▸ Your goal
Please report every line from the material that contains the word "most".

== Material supplied

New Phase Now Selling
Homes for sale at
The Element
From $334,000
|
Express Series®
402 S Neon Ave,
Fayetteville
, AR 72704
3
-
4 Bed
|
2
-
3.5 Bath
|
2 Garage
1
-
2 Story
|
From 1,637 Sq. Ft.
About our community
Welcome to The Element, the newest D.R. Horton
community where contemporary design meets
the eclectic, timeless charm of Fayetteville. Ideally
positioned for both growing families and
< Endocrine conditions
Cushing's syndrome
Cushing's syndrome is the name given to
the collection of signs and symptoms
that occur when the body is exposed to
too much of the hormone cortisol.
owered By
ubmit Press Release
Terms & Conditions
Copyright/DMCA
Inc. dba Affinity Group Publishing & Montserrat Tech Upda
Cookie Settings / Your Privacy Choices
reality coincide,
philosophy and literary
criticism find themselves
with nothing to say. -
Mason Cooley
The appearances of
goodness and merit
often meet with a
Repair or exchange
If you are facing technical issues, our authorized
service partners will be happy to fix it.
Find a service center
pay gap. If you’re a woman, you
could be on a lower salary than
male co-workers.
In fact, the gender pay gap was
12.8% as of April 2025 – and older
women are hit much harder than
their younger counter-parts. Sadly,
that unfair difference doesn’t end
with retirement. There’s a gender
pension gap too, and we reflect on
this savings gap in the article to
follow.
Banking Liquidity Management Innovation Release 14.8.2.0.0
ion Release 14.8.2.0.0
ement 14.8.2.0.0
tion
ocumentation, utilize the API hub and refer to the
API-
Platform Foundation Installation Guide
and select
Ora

====
== Material supplied

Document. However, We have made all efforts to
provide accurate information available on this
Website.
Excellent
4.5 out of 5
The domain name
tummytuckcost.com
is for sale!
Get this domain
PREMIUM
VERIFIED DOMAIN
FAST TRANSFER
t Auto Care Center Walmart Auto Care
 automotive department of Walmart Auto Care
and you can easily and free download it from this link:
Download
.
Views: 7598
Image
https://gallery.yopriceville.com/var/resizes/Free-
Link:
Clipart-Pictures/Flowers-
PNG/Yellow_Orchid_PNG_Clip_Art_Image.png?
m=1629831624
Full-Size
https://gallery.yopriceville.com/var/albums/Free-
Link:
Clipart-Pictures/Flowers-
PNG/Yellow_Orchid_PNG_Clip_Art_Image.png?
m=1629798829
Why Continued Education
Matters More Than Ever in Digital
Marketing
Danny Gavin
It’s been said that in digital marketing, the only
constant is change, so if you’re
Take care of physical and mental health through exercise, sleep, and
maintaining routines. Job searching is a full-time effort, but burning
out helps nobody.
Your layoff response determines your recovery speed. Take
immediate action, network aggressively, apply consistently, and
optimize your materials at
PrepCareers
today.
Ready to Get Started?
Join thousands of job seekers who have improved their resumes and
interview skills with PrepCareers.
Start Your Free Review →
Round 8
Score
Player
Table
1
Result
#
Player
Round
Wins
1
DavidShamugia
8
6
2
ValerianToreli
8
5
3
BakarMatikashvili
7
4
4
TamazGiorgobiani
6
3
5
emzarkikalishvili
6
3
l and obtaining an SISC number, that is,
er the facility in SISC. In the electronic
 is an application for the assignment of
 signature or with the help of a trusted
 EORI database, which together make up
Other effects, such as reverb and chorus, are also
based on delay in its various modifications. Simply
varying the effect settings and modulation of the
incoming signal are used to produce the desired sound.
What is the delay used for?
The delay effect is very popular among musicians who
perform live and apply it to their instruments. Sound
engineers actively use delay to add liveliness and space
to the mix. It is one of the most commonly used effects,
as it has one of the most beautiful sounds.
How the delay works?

====

▸ Output for this task
to the mix. It is one of the most commonly used effects,
as it has one of the most beautiful sounds.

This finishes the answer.